Just ask Black Thumb MST. The company knew it was one thing to be a tattoo shop—another to be an artistic tattoo shop with a distinctive eye for curation, style—and edge. To differentiate itself, Black Thumb MST wanted a brand identity strong enough to match its growing reputation, so it turned to Neuer Geist Studio in Salt Lake.

Black Thumb MSTWorking closely with the Black Thumb MST, Neuer Geist’s design team created a logo that incorporated industrial elements with clean, modern artwork and a mark that could work not only for digital media (web and social media), but also for signage, an exterior mural and even the company’s burgeoning apparel line. These elements of graphic design have made a difference in setting the shop apart, and it’s helped the company’s bottom line.

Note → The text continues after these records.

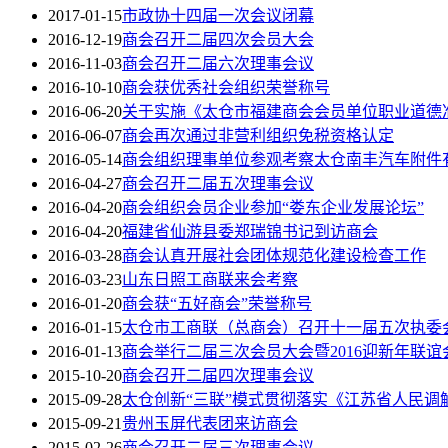
2017-01-15
市政协十四届一次会议闭幕
2016-12-19
商会召开二届四次会员大会
2016-11-03
商会召开二届六次理事会议
2016-10-10
商会获优秀社会组织荣誉称号
2016-06-20
关于实施《太仓市福建商会会员单位职业道德
2016-06-07
商会再次通过非营利组织免税资格认定
2016-05-14
商会组织理事单位参观考察太仓南丰汽车附件
2016-04-27
商会召开二届五次理事会议
2016-04-20
商会组织会员企业参加“娄东企业发展论坛”
2016-04-20
福建省仙游县委郑瑞锦书记到访商会
2016-03-28
商会认真开展社会团体规范化建设检查工作
2016-03-23
山东日照工商联来会考察
2016-01-20
商会获“五好商会”荣誉称号
2016-01-15
太仓市工商联（总商会）召开十一届五次执委会
2016-01-13
商会举行二届三次会员大会暨2016迎新年联谊
2015-10-20
商会召开二届四次理事会议
2015-09-28
太仓创新“三联”模式贯彻落实《江苏省人民调
2015-09-21
贵州玉屏代表团来访商会
2015-02-26
商会召开二届三次理事会议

“We believe branding is an investment that can be as critical to businesses, new and old, as their physical shop and staff,” says Brighton Ballard, project manager and co-founder of Neuer Geist. “Customers and consumers buy products and services based on the presentation, which includes the packaging and design of the brand. It is the face of the business and makes the first, long-lasting impression, so it should no longer be viewed as a luxury, a trend or something to ‘get around to’ in the future.”

While it shouldn’t be viewed as a luxury, many small businesses still see it as that. Small businesses already allocated their limited budgets for office space, management, employees, equipment, etc., so many figure they’ll just get by with a logo they’ve thrown together.

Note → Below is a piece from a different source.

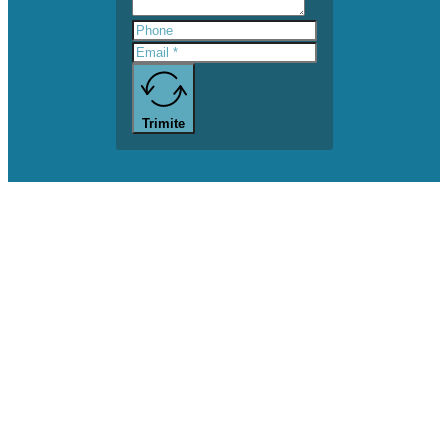
Trimite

But Derek Ballard, graphic designer and co-founder of Neuer Geist, explains that DIY graphic design can end up costing companies more in lost customer confidence and revenue. “Consumers are aware; they can feel when a brand is off, feels phoned in,” he says. “It affects how they react emotionally, subconsciously to a product or company, and it can impact whether they choose you or your competitor.”

Understanding that high-end advertising agencies may be out of reach for many smaller businesses, husband-and-wife team Derek and Brighton (who’s also an illustrator and writer) founded Neuer Geist with the belief that great design shouldn’t have to cost a lot.

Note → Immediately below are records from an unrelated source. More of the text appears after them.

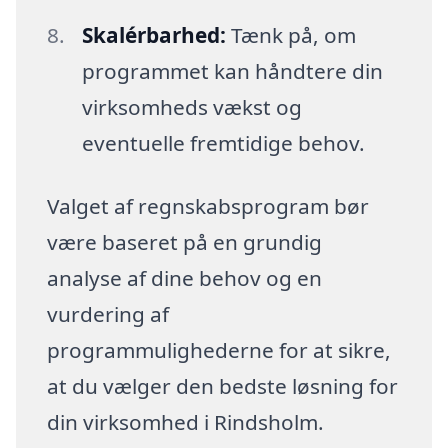
Skalérbarhed:
Tænk på, om
programmet kan håndtere din
virksomheds vækst og
eventuelle fremtidige behov.
Valget af regnskabsprogram bør
være baseret på en grundig
analyse af dine behov og en
vurdering af
programmulighederne for at sikre,
at du vælger den bedste løsning for
din virksomhed i Rindsholm.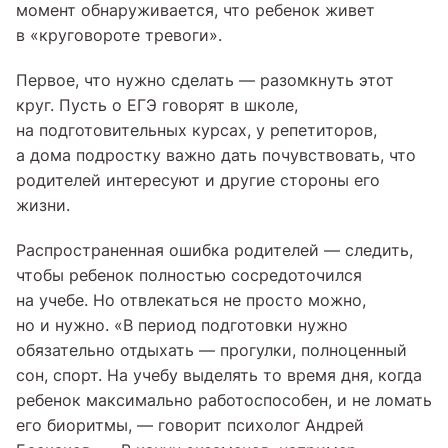
момент обнаруживается, что ребенок живет
в «круговороте тревоги».
Первое, что нужно сделать — разомкнуть этот
круг. Пусть о ЕГЭ говорят в школе,
на подготовительных курсах, у репетиторов,
а дома подростку важно дать почувствовать, что
родителей интересуют и другие стороны его
жизни.
Распространенная ошибка родителей — следить,
чтобы ребенок полностью сосредоточился
на учебе. Но отвлекаться не просто можно,
но и нужно. «В период подготовки нужно
обязательно отдыхать — прогулки, полноценный
сон, спорт. На учебу выделять то время дня, когда
ребенок максимально работоспособен, и не ломать
его биоритмы, — говорит психолог Андрей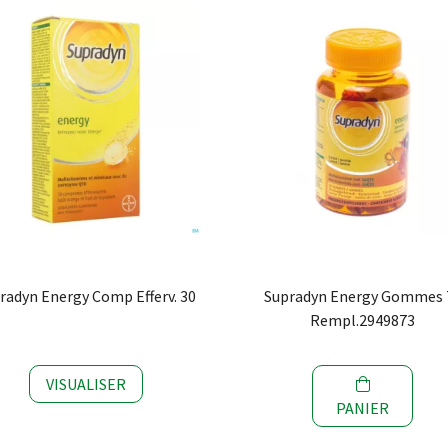
radyn Energy Comp Efferv. 30
Supradyn Energy Gommes 
Rempl.2949873
VISUALISER
PANIER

They create corporate identity elements with that in mind. For their restaurant clients, for example, they design well-appointed menus, then hand over the design templates in a format that can be easily updated by the client. “We like to make it cost-effective and easy for them to make changes as their menu evolves, so they don’t have to call on us for everything,” says Derek.

Good design

As for what to aim for in good design, Derek urges companies to avoid the copycat route. “A lot of clients will want to play it safe. They think if everybody in the market is doing it one way, they should do it, too. Although a lot of people feel secure in that, their logo, their design is not going to stand out or add value to the brand. There’s a lot of reward in risk. And there’s a way to be risky while having a well-executed brand that will stand apart.”

Derek also recommends making sure graphic design is on-trend technically. “The trend in design right now is to recognize it’s got to work on your phone, your desktop, your tablet. You need a mark that‘ll work well when it’s as small as a dime, but then also has a full logo extension that would look great on a billboard or printed page.”

So whether your brand is luxurious, creative, welcoming or revolutionary, make sure that’s communicated in every aspect of your company’s graphic design—and you’ll be on your way to ensuring customers can pass a Rorschach test of your own someday.